Eine große Gefahr im Straßenverkehr in Australien ist der Wildwechsel, der vor allem nachts sowie bei Einbruch der Dunkelheit erfolgt. Nachtfahrten und Fahrten während der Dämmerung sollte man außerhalb der größeren Städte in Australien daher lieber ganz vermeiden. Gerade im Outback besteht eine große Gefahr, dass zu diesen Zeiten zum Beispiel eines der bis zu 1,80 Meter großen Kängurus vor die Windschutzscheibe springt.
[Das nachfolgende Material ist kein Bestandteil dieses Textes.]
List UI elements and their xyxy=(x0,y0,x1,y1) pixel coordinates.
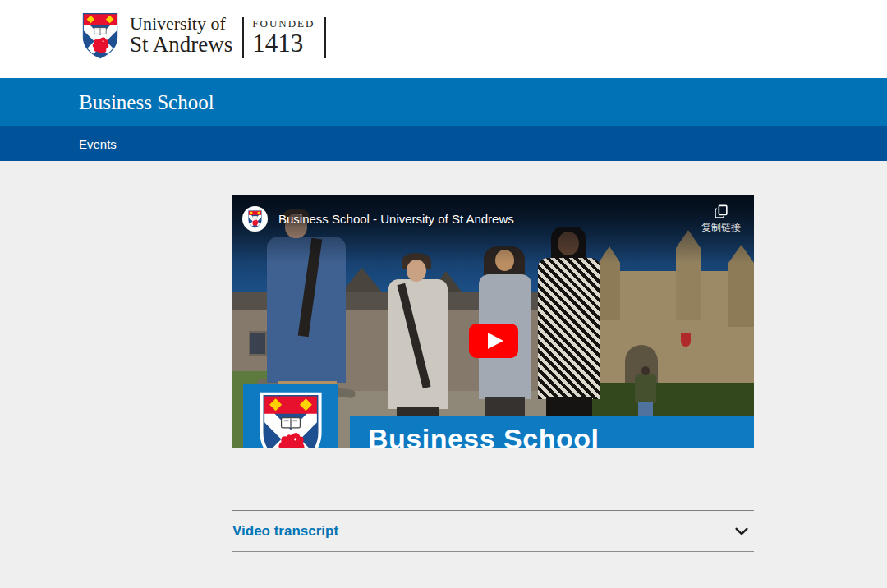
university-logo[interactable]: University of St Andrews FOUNDED 1413 xyxy=(78,11,326,62)
video-title[interactable]: Business School - University of St Andre… xyxy=(278,212,514,226)
video-thumbnail[interactable]: Business School - University of St Andre… xyxy=(232,195,754,448)
scene-wall-crest xyxy=(681,333,691,347)
scene-student-4-torso xyxy=(538,258,600,399)
nav-item-events[interactable]: Events xyxy=(79,137,117,151)
founded-year: 1413 xyxy=(252,30,315,56)
copy-link-icon xyxy=(714,204,729,219)
university-wordmark: University of St Andrews xyxy=(130,11,232,56)
university-name-line2: St Andrews xyxy=(130,33,232,56)
sub-navigation: Events xyxy=(0,126,887,161)
copy-link-label: 复制链接 xyxy=(701,221,741,235)
play-button[interactable] xyxy=(469,324,518,358)
logo-divider-2 xyxy=(324,17,326,58)
video-crest-icon xyxy=(257,391,324,448)
university-name-line1: University of xyxy=(130,14,232,33)
school-banner: Business School xyxy=(0,78,887,126)
university-crest-icon xyxy=(78,11,122,62)
main-content: Business School - University of St Andre… xyxy=(0,161,887,588)
page: University of St Andrews FOUNDED 1413 Bu… xyxy=(0,0,887,588)
video-top-gradient xyxy=(232,195,754,263)
scene-person-head xyxy=(641,366,650,375)
page-title[interactable]: Business School xyxy=(79,91,214,114)
chevron-down-icon xyxy=(733,522,751,540)
scene-student-2-head xyxy=(407,260,426,282)
logo-divider xyxy=(242,17,244,58)
scene-person-walking-away xyxy=(635,374,656,404)
avatar-crest-icon xyxy=(246,209,264,229)
copy-link-button[interactable]: 复制链接 xyxy=(701,204,741,235)
video-brand-crest-panel xyxy=(243,384,338,448)
video-transcript-accordion[interactable]: Video transcript xyxy=(232,510,754,552)
video-embed: Business School - University of St Andre… xyxy=(232,195,754,486)
scene-building-window xyxy=(249,331,267,356)
channel-avatar[interactable] xyxy=(242,206,268,232)
site-header: University of St Andrews FOUNDED 1413 xyxy=(0,0,887,78)
video-brand-title: Business School xyxy=(368,423,599,448)
video-transcript-label: Video transcript xyxy=(232,523,338,540)
founded-block: FOUNDED 1413 xyxy=(252,11,315,56)
video-brand-title-band: Business School xyxy=(350,416,754,448)
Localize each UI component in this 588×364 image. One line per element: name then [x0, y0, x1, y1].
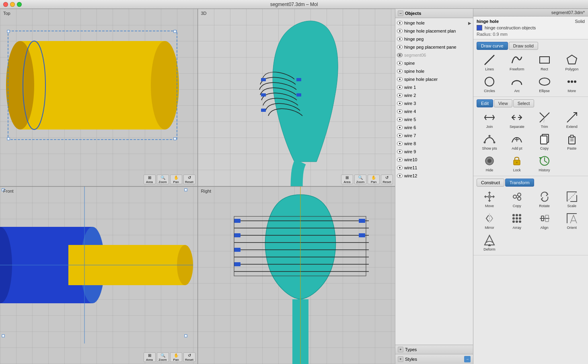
tool-mirror[interactable]: Mirror [477, 211, 502, 231]
viewport-right[interactable]: Right [198, 187, 395, 364]
obj-item-wire7[interactable]: wire 7 [395, 132, 473, 140]
objects-collapse-btn[interactable]: – [398, 10, 403, 16]
visibility-toggle-hinge-hole-placement[interactable] [397, 29, 403, 33]
zoom-tool[interactable]: 🔍Zoom [157, 175, 169, 184]
visibility-toggle-hinge-hole[interactable] [397, 21, 403, 25]
tool-polygon[interactable]: Polygon [559, 52, 585, 72]
viewport-top[interactable]: Top [0, 9, 197, 186]
styles-arrow-btn[interactable]: → [464, 356, 471, 362]
minimize-button[interactable] [10, 2, 15, 7]
obj-item-hinge-peg[interactable]: hinge peg [395, 35, 473, 43]
obj-item-wire3[interactable]: wire 3 [395, 99, 473, 107]
viewport-right-canvas[interactable]: Right [198, 187, 395, 364]
tool-arc[interactable]: Arc [504, 74, 530, 94]
tool-join[interactable]: Join [477, 110, 502, 130]
maximize-button[interactable] [17, 2, 22, 7]
obj-item-wire9[interactable]: wire 9 [395, 148, 473, 156]
visibility-toggle-hinge-peg[interactable] [397, 37, 403, 41]
pan-tool[interactable]: ✋Pan [170, 175, 182, 184]
obj-item-wire4[interactable]: wire 4 [395, 107, 473, 115]
reset-tool-front[interactable]: ↺Reset [183, 352, 195, 362]
visibility-toggle-wire9[interactable] [397, 150, 403, 154]
visibility-toggle-wire1[interactable] [397, 85, 403, 89]
select-tab[interactable]: Select [513, 99, 535, 107]
visibility-toggle-wire11[interactable] [397, 166, 403, 170]
tool-circles[interactable]: Circles [477, 74, 502, 94]
tool-copy2[interactable]: Copy [504, 189, 530, 209]
tool-orient[interactable]: Orient [559, 211, 585, 231]
types-expand-btn[interactable]: + [398, 347, 403, 352]
visibility-toggle-wire12[interactable] [397, 174, 403, 178]
viewport-3d[interactable]: 3D [198, 9, 395, 186]
draw-curve-tab[interactable]: Draw curve [477, 42, 508, 50]
tool-more[interactable]: More [559, 74, 585, 94]
obj-item-wire2[interactable]: wire 2 [395, 91, 473, 99]
tool-addpt[interactable]: Add pt [504, 132, 530, 152]
visibility-toggle-wire5[interactable] [397, 117, 403, 121]
visibility-toggle-wire3[interactable] [397, 101, 403, 105]
styles-row[interactable]: + Styles → [395, 354, 473, 364]
obj-item-wire5[interactable]: wire 5 [395, 115, 473, 123]
view-tab[interactable]: View [494, 99, 512, 107]
tool-lock[interactable]: Lock [504, 153, 530, 173]
tool-lines[interactable]: Lines [477, 52, 502, 72]
area-tool-front[interactable]: ⊞Area [144, 352, 156, 362]
visibility-toggle-wire6[interactable] [397, 125, 403, 130]
tool-move[interactable]: Move [477, 189, 502, 209]
visibility-toggle-wire10[interactable] [397, 158, 403, 162]
visibility-toggle-spine-hole-placer[interactable] [397, 77, 403, 81]
tool-paste[interactable]: Paste [559, 132, 585, 152]
visibility-toggle-wire2[interactable] [397, 93, 403, 97]
tool-rotate[interactable]: Rotate [532, 189, 557, 209]
tool-array[interactable]: Array [504, 211, 530, 231]
visibility-toggle-segment06[interactable] [397, 53, 403, 57]
construct-tab-btn[interactable]: Construct [477, 179, 504, 187]
obj-item-spine-hole-placer[interactable]: spine hole placer [395, 75, 473, 83]
obj-item-spine-hole[interactable]: spine hole [395, 67, 473, 75]
transform-tab-btn[interactable]: Transform [505, 179, 534, 187]
obj-item-wire1[interactable]: wire 1 [395, 83, 473, 91]
viewport-front-canvas[interactable]: Front [0, 187, 197, 364]
tool-trim[interactable]: Trim [532, 110, 557, 130]
visibility-toggle-spine-hole[interactable] [397, 69, 403, 73]
tool-rect[interactable]: Rect [532, 52, 557, 72]
obj-item-spine[interactable]: spine [395, 59, 473, 67]
zoom-tool-3d[interactable]: 🔍Zoom [354, 175, 366, 184]
styles-expand-btn[interactable]: + [398, 356, 403, 362]
close-button[interactable] [3, 2, 8, 7]
visibility-toggle-wire4[interactable] [397, 109, 403, 113]
reset-tool-3d[interactable]: ↺Reset [381, 175, 393, 184]
pan-tool-front[interactable]: ✋Pan [170, 352, 182, 362]
obj-item-hinge-peg-placement[interactable]: hinge peg placement pane [395, 43, 473, 51]
pan-tool-3d[interactable]: ✋Pan [368, 175, 380, 184]
draw-solid-tab[interactable]: Draw solid [509, 42, 538, 50]
visibility-toggle-wire7[interactable] [397, 134, 403, 138]
visibility-toggle-wire8[interactable] [397, 142, 403, 146]
obj-item-wire8[interactable]: wire 8 [395, 140, 473, 148]
obj-item-wire12[interactable]: wire12 [395, 172, 473, 180]
tool-hide[interactable]: Hide [477, 153, 502, 173]
tool-deform[interactable]: Deform [477, 232, 502, 253]
tool-freeform[interactable]: Freeform [504, 52, 530, 72]
tool-copy[interactable]: Copy [532, 132, 557, 152]
obj-item-hinge-hole-placement[interactable]: hinge hole placement plan [395, 27, 473, 35]
edit-tab[interactable]: Edit [477, 99, 493, 107]
tool-scale[interactable]: Scale [559, 189, 585, 209]
types-row[interactable]: + Types [395, 345, 473, 354]
visibility-toggle-hinge-peg-placement[interactable] [397, 45, 403, 49]
tool-showpts[interactable]: Show pts [477, 132, 502, 152]
visibility-toggle-spine[interactable] [397, 61, 403, 65]
viewport-top-canvas[interactable]: Top [0, 9, 197, 186]
area-tool-3d[interactable]: ⊞Area [341, 175, 353, 184]
obj-item-wire11[interactable]: wire11 [395, 164, 473, 172]
viewport-front[interactable]: Front [0, 187, 197, 364]
obj-item-wire10[interactable]: wire10 [395, 156, 473, 164]
obj-item-segment06[interactable]: segment06 [395, 51, 473, 59]
tool-align[interactable]: Align [532, 211, 557, 231]
reset-tool[interactable]: ↺Reset [183, 175, 195, 184]
viewport-3d-canvas[interactable]: 3D [198, 9, 395, 186]
obj-item-hinge-hole[interactable]: hinge hole ▶ [395, 19, 473, 27]
tool-history[interactable]: History [532, 153, 557, 173]
tool-ellipse[interactable]: Ellipse [532, 74, 557, 94]
area-tool[interactable]: ⊞Area [144, 175, 156, 184]
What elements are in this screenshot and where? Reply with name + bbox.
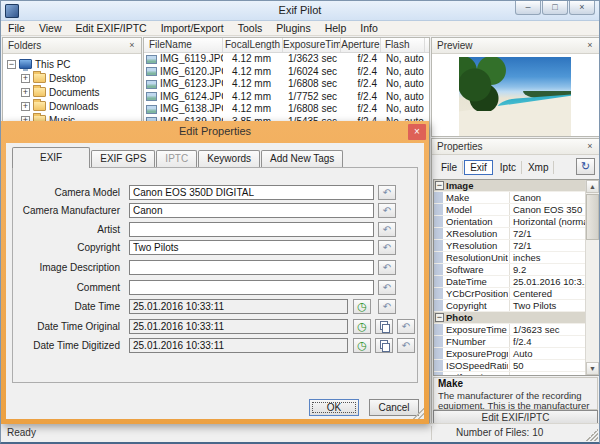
preview-close-icon[interactable]: × — [584, 40, 596, 52]
refresh-properties-button[interactable]: ↻ — [576, 158, 595, 175]
column-exposuretime[interactable]: ExposureTime — [283, 38, 341, 52]
clock-icon[interactable]: ◷ — [353, 319, 371, 334]
camera-manufacturer-input[interactable] — [129, 203, 374, 218]
file-row[interactable]: IMG_6124.JPG 4.12 mm 1/7752 sec f/2.4 No… — [144, 91, 429, 104]
scrollbar-thumb[interactable] — [586, 194, 599, 240]
scroll-up-icon[interactable]: ▲ — [586, 180, 599, 193]
tab-iptc[interactable]: IPTC — [156, 150, 197, 167]
tree-item-desktop[interactable]: + Desktop — [3, 71, 141, 85]
menu-tools[interactable]: Tools — [231, 21, 270, 35]
field-row-comment: Comment ↶ — [13, 280, 417, 296]
menu-file[interactable]: File — [1, 21, 32, 35]
undo-icon[interactable]: ↶ — [378, 185, 396, 200]
tab-exif[interactable]: Exif — [464, 160, 493, 175]
column-flash[interactable]: Flash — [381, 38, 425, 52]
column-filename[interactable]: FileName — [144, 38, 223, 52]
copyright-input[interactable] — [129, 240, 374, 255]
folder-icon — [33, 101, 46, 111]
undo-icon[interactable]: ↶ — [378, 222, 396, 237]
dialog-resize-grip[interactable] — [413, 408, 424, 419]
clock-icon[interactable]: ◷ — [353, 299, 371, 314]
tab-add-new-tags[interactable]: Add New Tags — [261, 150, 343, 167]
resize-grip[interactable] — [586, 429, 598, 441]
menu-edit-exif-iptc[interactable]: Edit EXIF/IPTC — [69, 21, 154, 35]
properties-close-icon[interactable]: × — [584, 141, 596, 153]
column-focallength[interactable]: FocalLength — [223, 38, 283, 52]
property-row[interactable]: ExposureTime1/3623 sec — [434, 324, 585, 336]
file-row[interactable]: IMG_6123.JPG 4.12 mm 1/6808 sec f/2.4 No… — [144, 78, 429, 91]
undo-icon[interactable]: ↶ — [378, 299, 396, 314]
artist-input[interactable] — [129, 222, 374, 237]
property-row[interactable]: OrientationHorizontal (normal) — [434, 216, 585, 228]
property-row[interactable]: MakeCanon — [434, 192, 585, 204]
clock-icon[interactable]: ◷ — [353, 338, 371, 353]
date-time-original-input[interactable] — [129, 319, 348, 334]
file-row[interactable]: IMG_6120.JPG 4.12 mm 1/6024 sec f/2.4 No… — [144, 66, 429, 79]
copy-icon[interactable] — [375, 319, 393, 334]
preview-content — [433, 55, 598, 135]
property-row[interactable]: ExifVersion0221 — [434, 372, 585, 375]
cancel-button[interactable]: Cancel — [369, 399, 419, 416]
section-row-photo[interactable]: −Photo — [434, 312, 585, 324]
property-row[interactable]: ModelCanon EOS 350 — [434, 204, 585, 216]
flash: No, auto — [381, 91, 425, 104]
tree-item-documents[interactable]: + Documents — [3, 85, 141, 99]
close-button[interactable]: × — [569, 1, 595, 15]
property-row[interactable]: CopyrightTwo Pilots — [434, 300, 585, 312]
menu-plugins[interactable]: Plugins — [269, 21, 317, 35]
property-row[interactable]: Software9.2 — [434, 264, 585, 276]
focal-length: 4.12 mm — [223, 103, 283, 116]
date-time-digitized-input[interactable] — [129, 338, 348, 353]
ok-button[interactable]: OK — [309, 399, 359, 416]
collapse-icon[interactable]: − — [7, 60, 16, 69]
tab-iptc[interactable]: Iptc — [495, 161, 522, 174]
dialog-close-button[interactable]: × — [408, 124, 426, 140]
undo-icon[interactable]: ↶ — [378, 280, 396, 295]
menu-import-export[interactable]: Import/Export — [154, 21, 231, 35]
app-window: Exif Pilot – □ × File View Edit EXIF/IPT… — [0, 0, 600, 444]
collapse-icon[interactable]: − — [435, 181, 444, 190]
field-row-artist: Artist ↶ — [13, 222, 417, 238]
expand-icon[interactable]: + — [21, 102, 30, 111]
tab-xmp[interactable]: Xmp — [523, 161, 555, 174]
scroll-down-icon[interactable]: ▼ — [586, 362, 599, 375]
column-aperture[interactable]: Aperture — [341, 38, 381, 52]
undo-icon[interactable]: ↶ — [378, 260, 396, 275]
menu-info[interactable]: Info — [353, 21, 385, 35]
expand-icon[interactable]: + — [21, 88, 30, 97]
menu-help[interactable]: Help — [318, 21, 354, 35]
grid-scrollbar[interactable]: ▲ ▼ — [585, 180, 599, 375]
undo-icon[interactable]: ↶ — [397, 319, 415, 334]
tab-exif[interactable]: EXIF — [12, 147, 90, 168]
file-row[interactable]: IMG_6138.JPG 4.12 mm 1/6808 sec f/2.4 No… — [144, 103, 429, 116]
undo-icon[interactable]: ↶ — [378, 203, 396, 218]
comment-input[interactable] — [129, 280, 374, 295]
property-row[interactable]: DateTime25.01.2016 10:3... — [434, 276, 585, 288]
section-row-image[interactable]: −Image — [434, 180, 585, 192]
tab-file[interactable]: File — [436, 161, 463, 174]
property-row[interactable]: ISOSpeedRatings50 — [434, 360, 585, 372]
minimize-button[interactable]: – — [515, 1, 541, 15]
property-row[interactable]: XResolution72/1 — [434, 228, 585, 240]
undo-icon[interactable]: ↶ — [397, 338, 415, 353]
menu-view[interactable]: View — [32, 21, 69, 35]
camera-model-input[interactable] — [129, 185, 374, 200]
maximize-button[interactable]: □ — [542, 1, 568, 15]
folders-close-icon[interactable]: × — [126, 40, 138, 52]
file-row[interactable]: IMG_6119.JPG 4.12 mm 1/3623 sec f/2.4 No… — [144, 53, 429, 66]
property-row[interactable]: YResolution72/1 — [434, 240, 585, 252]
tab-keywords[interactable]: Keywords — [198, 150, 260, 167]
property-row[interactable]: ResolutionUnitinches — [434, 252, 585, 264]
copy-icon[interactable] — [375, 338, 393, 353]
undo-icon[interactable]: ↶ — [378, 240, 396, 255]
tree-item-downloads[interactable]: + Downloads — [3, 99, 141, 113]
expand-icon[interactable]: + — [21, 74, 30, 83]
property-row[interactable]: ExposureProgramAuto — [434, 348, 585, 360]
collapse-icon[interactable]: − — [435, 313, 444, 322]
tab-exif-gps[interactable]: EXIF GPS — [91, 150, 155, 167]
tree-item-this-pc[interactable]: − This PC — [3, 57, 141, 71]
date-time-input[interactable] — [129, 299, 348, 314]
image-description-input[interactable] — [129, 260, 374, 275]
property-row[interactable]: FNumberf/2.4 — [434, 336, 585, 348]
property-row[interactable]: YCbCrPositioningCentered — [434, 288, 585, 300]
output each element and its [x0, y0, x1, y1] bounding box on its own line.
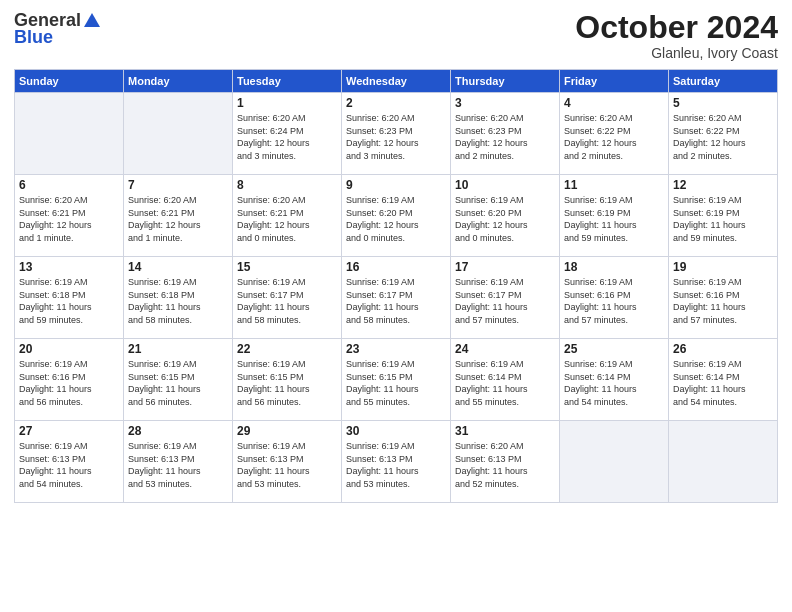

Die vielen Kadaver am Straßenrand sprechen eine deutliche Sprache. Mintunter sind im australischen Hinterland und anderen ländlichen Gebieten aber noch viel größere Tiere unterwegs, wie zum Beispiel wildlebende Pferde, Rinder, Emus oder auch Kamele.

Road Trains

Die zweite große Gefahr auf australischen Straßen sind kolossale Riesenlaster, die die Australier Road Trains nennen und die unglaubliche Ausmaße annehmen können. Da es in Australien aufgrund fehlender Bahnstrecken keinen wirklichen Güterverkehr auf Schienen gibt, werden die Güter in diesen Mega-Trucks durchs Land bewegt. Besonders unangenehm ist es, wenn einem eins der bis zu 50 Meter langen Exemplare auf den schmalen Landstraßen im Outback entgegenkommt. Da bangt man schon mal um sein Leben und ist überzeugt, dass diese Straße nicht breit genug für beide sein kann. Aber keine Sorge: Bislang sind noch keine Backpacker-Zusammenstöße mit einem solchen Monstrum bekannt, was wohl auch daran liegt, dass man sich extrem vorsichtig verhält, sobald man einen der außergewöhnlich großen Trucks erblickt. Kommt einem ein solcher Road Train auf einer vergleichsweise engen Straße entgegen, sollte man sicherheits-halber so weit links wie möglich fahren. Auf unbefestigten Straßen im Outback kann es auch sinnvoll sein, das Fahrzeug komplett zu stoppen und zu warten, bis das Riesenfahrzeug vorbeigefahren ist. Denn gerade auf den Schotterpisten wirbeln die Road Trains so große Staubwolken auf, dass einem das für einige Minuten die Sicht nehmen kann. Dann ist es besser, anzuhalten, natürlich nachdem man den Verkehr hinter sich gecheckt und ggf. ein entsprechendes Zeichen gegeben hat. Auch Überholmanöver sind bei Road Trains leider ziemlich schwierig und sollten nur bei wirklich guter Sicht und mit höchster Konzentration durchgeführt werden.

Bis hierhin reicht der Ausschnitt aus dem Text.